In the north, we explained a device that uses a transparent vibration transmission plate to overlap the display or original, but if it is not necessary to use it over the display or original, we can use an opaque material such as metal. You may also use

[Effects of the Invention] As is clear from the above, according to the present invention, elastic wave vibrations input from a vibrating pen are detected by a plurality of sensors provided on the vibration transmission plate, and the elastic wave vibrations input from the vibrating pen to the vibration transmission plate are detected. In the coordinate input device that determines the vibration transmission distance based on the transmission time of the elastic wave vibration and detects the coordinates of the vibration input point by the vibrating pen, means for detecting transverse wave and longitudinal wave components of the elastic wave on the vibration transmission plate, respectively. Since the structure includes a means for determining the transmission distance of the input elastic wave vibration from the arrival delay time difference of the transverse wave component and the longitudinal wave component to the vibration sensor and calculating the coordinates, the propagation velocity is By detecting the difference in arrival delay times of different transverse and longitudinal wave components, it is possible to determine the vibration transmission time and therefore the transmission distance from the input point to the vibration sensor. As a result, there is no need to know the vibration input timing information of the vibrating pen, so the signal exchange between the vibrating pen and the device itself or the input tablet can be omitted, making it possible to use the vibrating pen wirelessly, significantly improving the operability of the device. It has a great effect of improving.
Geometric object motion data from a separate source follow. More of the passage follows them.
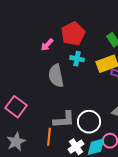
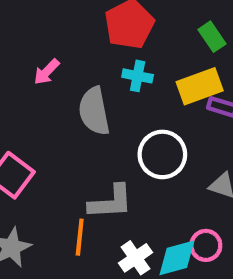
pink arrow: (47, 45) -> (47, 72), moved
white circle: (89, 122) -> (162, 154), moved

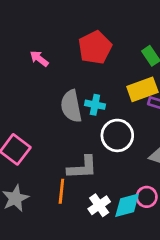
pink arrow: (47, 72) -> (39, 59), moved, turned 84
cyan cross: (138, 76) -> (95, 105), moved

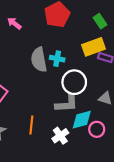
gray L-shape: (82, 168) -> (67, 104), moved
cyan diamond: (127, 205) -> (82, 120), moved

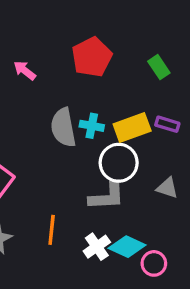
yellow rectangle: (94, 47) -> (132, 128), moved
cyan diamond: (82, 120) -> (127, 247), moved, turned 40
pink circle: (97, 129) -> (154, 263), moved

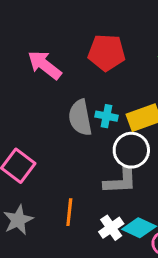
red pentagon: (92, 57) -> (107, 53), turned 30
pink arrow: (25, 70) -> (45, 65), size x1.6

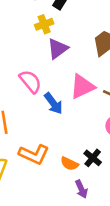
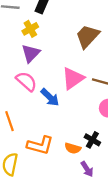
purple triangle: (58, 49) -> (31, 53), moved

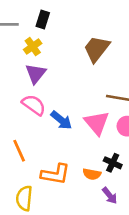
pink triangle: (73, 78) -> (97, 123), moved, turned -30

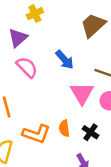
purple triangle: (36, 74) -> (18, 38), moved
blue arrow: (61, 120) -> (65, 60), moved
orange semicircle: (92, 174) -> (64, 128), moved, turned 63

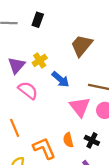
yellow cross: (35, 14) -> (40, 60), moved
orange L-shape: (36, 134) -> (44, 148), turned -125

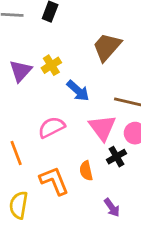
pink semicircle: (28, 90) -> (52, 127), moved, turned -66
black cross: (92, 140) -> (116, 157), moved, turned 32

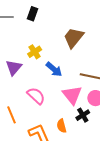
purple triangle: (21, 71) -> (14, 68), moved
pink semicircle: (52, 127) -> (36, 96), turned 72

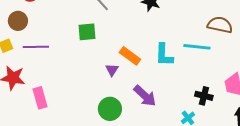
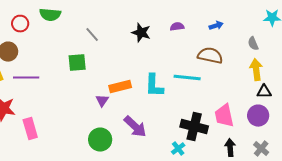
orange rectangle: (130, 56) -> (120, 87), turned -50
black cross: (204, 96) -> (194, 127), size x1.5

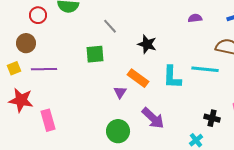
black star: (141, 33) -> (147, 44), moved
orange rectangle: (120, 87) -> (138, 78), turned 50
black cross: (194, 127) -> (212, 118), size x0.6

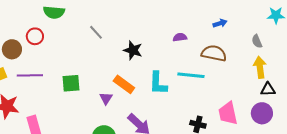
red circle: (38, 15) -> (35, 36), moved
purple semicircle: (195, 18) -> (180, 37), moved
green square: (95, 54) -> (71, 83), moved

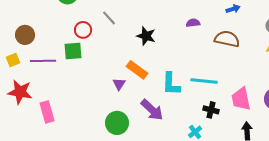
red circle: (35, 36) -> (83, 30), moved
cyan line: (191, 75) -> (204, 81), moved
green square: (71, 83) -> (73, 51), moved
cyan L-shape: (158, 83) -> (171, 84), moved

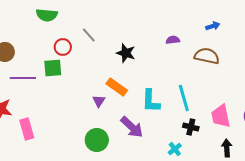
cyan line: (204, 81) -> (184, 98), turned 68

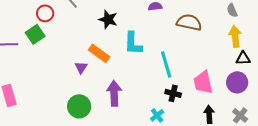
green square: (53, 68) -> (35, 34), turned -30
cyan L-shape: (151, 101) -> (133, 43), moved
purple arrow: (132, 127) -> (114, 93), turned -135

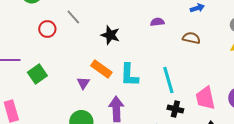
brown semicircle: (189, 22) -> (191, 38), size x0.7
green square: (35, 34) -> (37, 74), moved
cyan L-shape: (133, 43) -> (129, 75), moved

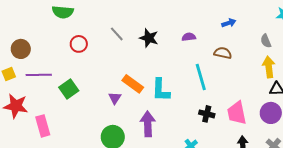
gray line: (73, 17) -> (117, 34), moved
black star: (110, 35) -> (149, 38), moved
cyan line: (168, 80) -> (201, 77), moved
black cross: (175, 109) -> (207, 114), moved

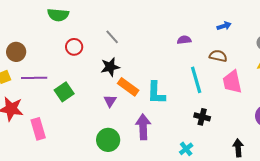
black star: (149, 38) -> (110, 67), moved, turned -30
pink trapezoid: (237, 113) -> (232, 82), moved

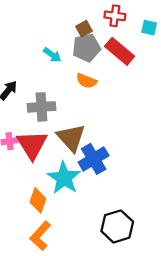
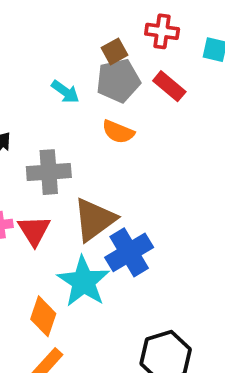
red rectangle: (120, 51) -> (169, 86), size x0.7
brown triangle: (71, 138) -> (94, 220), turned 36
red triangle: (32, 145) -> (34, 230), size x0.7

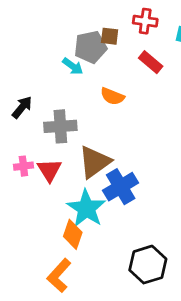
brown square: (115, 51) -> (110, 36), turned 36
gray pentagon: (118, 81) -> (90, 47), moved
orange diamond: (43, 316) -> (73, 234), moved

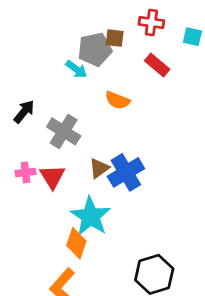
gray cross: (60, 126) -> (64, 131), turned 36
brown triangle: (95, 162) -> (99, 168), size x0.6
blue cross: (121, 187) -> (126, 172), moved

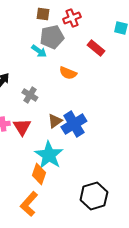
red cross: (151, 22) -> (72, 18), moved, turned -30
brown square: (115, 38) -> (43, 14), moved
gray cross: (64, 131) -> (30, 95), size x0.7

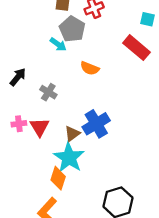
gray pentagon: (52, 37) -> (72, 29), turned -30
red rectangle: (96, 48) -> (136, 48), moved, size x1.4
brown triangle: (55, 121) -> (72, 134), moved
[Brief explanation of the drawing]

FIG. 1 is an explanatory diagram showing the configuration of an information input/output device employing the present invention, FIG. 2 (A) is an explanatory diagram showing the vibrating pen of FIG. ) is a waveform diagram showing the detected waveform by the vibration sensor, Figure 3 is a waveform diagram for explaining the operation and configuration of the signal waveform detection circuit, Figure 4 is an explanatory diagram showing the arrangement of the vibration sensor, and Figure 5 FIG. 2 is an explanatory diagram showing the arrangement of vibration sensors in different embodiments. l... Arithmetic control circuit 2... Vibrator drive circuit 3.
... Vibration pen 4 ... Vibrator 5 ... Horn part 6.6A, 6B ... Vibration sensor 8 ... Vibration transmission plate B ... Power supply 10 ... Video signal processing device 11 ... Display NZ ＾ Book#

Claims (1)

[Claims] 1) The elastic wave vibration input from the vibrating pen is detected by a plurality of sensors provided on the vibration transmission plate, and the vibration transmission distance is determined based on the transmission time of the elastic wave vibration input from the vibration pen to the vibration transmission plate. in a coordinate input device for detecting the coordinates of a vibration input point, means for detecting transverse wave and longitudinal wave components of elastic waves on the vibration transmission plate, respectively;
A coordinate input device comprising means for determining the transmission distance of input elastic wave vibration from the arrival delay time difference between the transverse wave component and the longitudinal wave component at the vibration sensor and performing coordinate calculation.